In regions with endemic infections such as malaria and dengue, additional prophylaxis measures are needed. Malaria chemoprophylaxis is essential for SCD patients in malaria-endemic areas as it reduces the frequency of crises and decreases mortality. Long-term malaria prophylaxis has been shown to lower the rate of sickle cell crises, hospitalizations, and anemia severity, although further studies are required to compare antimalarial drugs and assess potential long-term side effects (27). Although little is known about the impact of antimalarial drug resistance on its efficacy in SCD patients, it remains an area of active research (32).

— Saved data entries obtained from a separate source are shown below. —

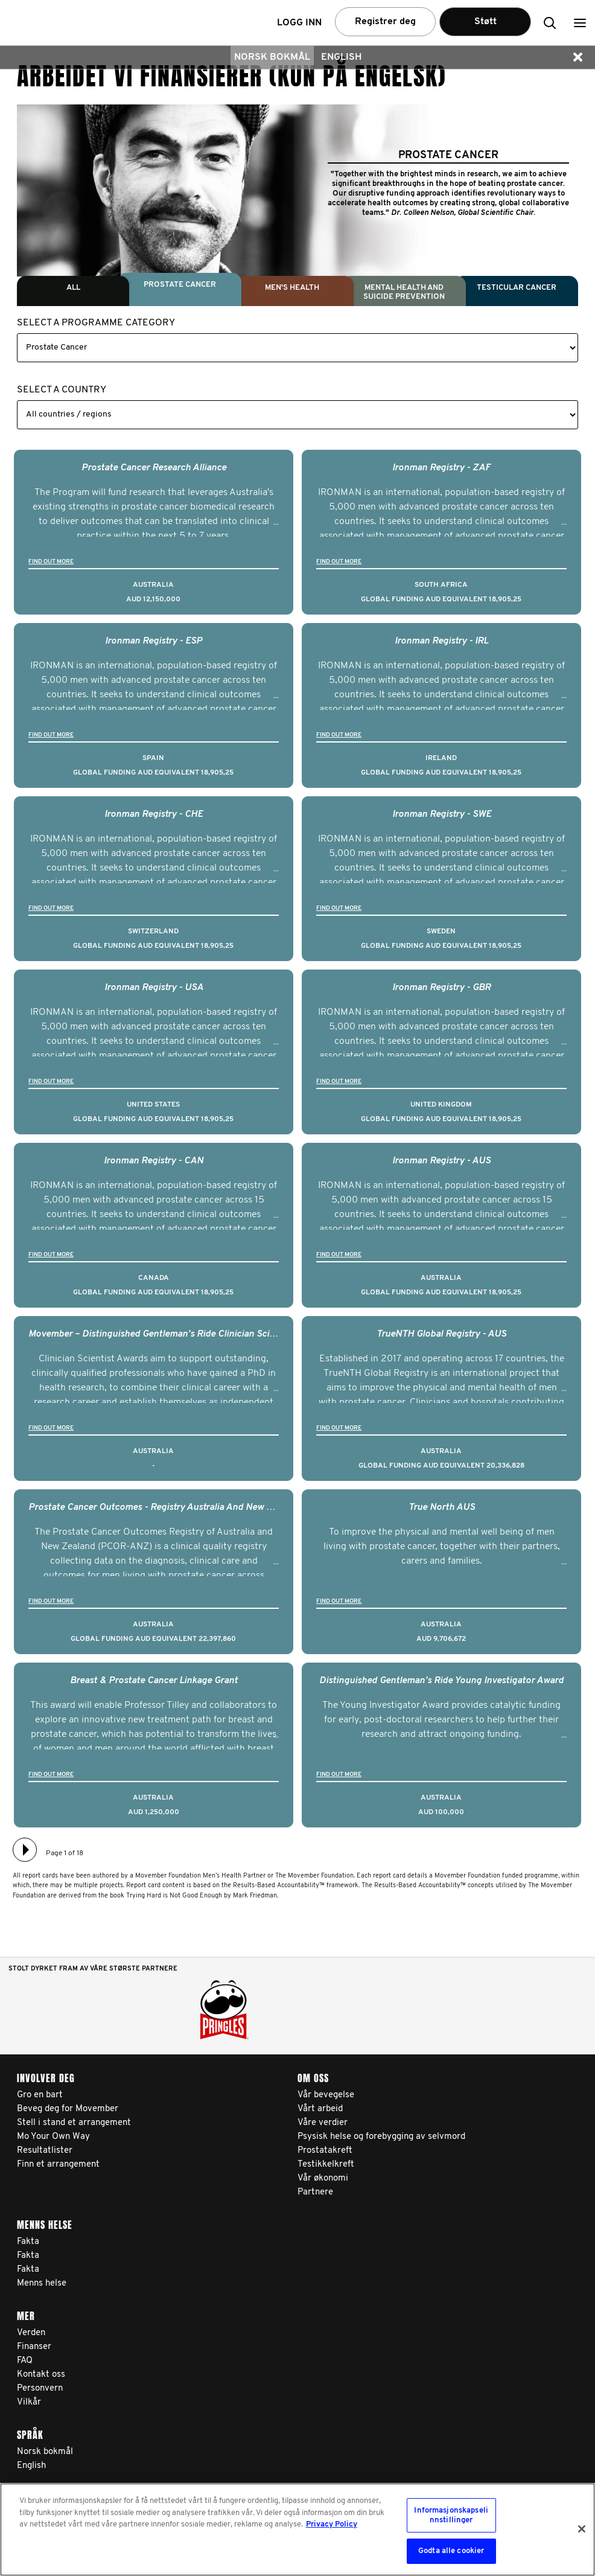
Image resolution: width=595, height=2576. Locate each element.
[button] (580, 22)
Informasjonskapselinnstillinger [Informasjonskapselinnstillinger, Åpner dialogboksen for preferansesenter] (451, 2515)
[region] (297, 2529)
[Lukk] (581, 2529)
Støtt (485, 22)
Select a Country (61, 390)
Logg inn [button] (299, 23)
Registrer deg (385, 22)
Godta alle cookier (451, 2551)
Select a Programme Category (96, 323)
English (341, 57)
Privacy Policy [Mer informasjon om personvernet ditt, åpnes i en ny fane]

In addition to malaria, SCD patients traveling to areas where typhoid fever is endemic should receive prophylaxis against Salmonella typhi. Two vaccines are available: the oral live-attenuated Ty21a and the inactivated Vi capsular polysaccharide vaccine for individuals over two years old. Although the effectiveness of these vaccines in SCD patients is not entirely clear, both are permitted, as SCD patients are considered to have reduced immune function due to asplenia. The oral vaccine is preferred for those who meet the age requirement, as it generally causes fewer side effects compared to the injectable version (27).
The Centers for Disease Control (CDC) provides guidelines for travelers with SCD, which include recommendations for vaccinations and prophylaxis based on the region of travel, local outbreaks, and the patient’s age and immune status. These guidelines are important for healthcare providers managing patients who may be exposed to endemic infections. In developed countries, where newborn screening and preventive measures like penicillin prophylaxis and vaccinations are routinely implemented, the rate of bacteremia in SCD patients has decreased to less than 1% (33). In resource-limited areas, key priorities should focus on identifying the bacterial pathogens most significant to SCD patients in specific regions, establishing comprehensive perinatal screening for SCD, and creating vaccination and antibiotic prophylaxis programs that are specifically adapted to the bacterial epidemiology of the region (27).
Conclusion
Preventing and managing infections in SCD is crucial for reducing morbidity and mortality, particularly in low-resource settings. Prophylaxis, early screening, and vaccinations significantly improve outcomes. Ongoing research and customized preventive strategies are crucial to addressing infection risks and enhancing the quality of life for individuals with SCD globally.
Disclosure
Conflict of interest
There is no conflict of interest.
Funding
No funding.
Ethical Consideration
Not applicable.
Data availability
Data that supports the findings of this study are embedded within the manuscript which is based on a comprehensive literature search conducted on October 2024, in the Medline and Cochrane databases.
Author Contribution
The authors contributed to conceptualizing, data drafting, collection and final writing of the manuscript.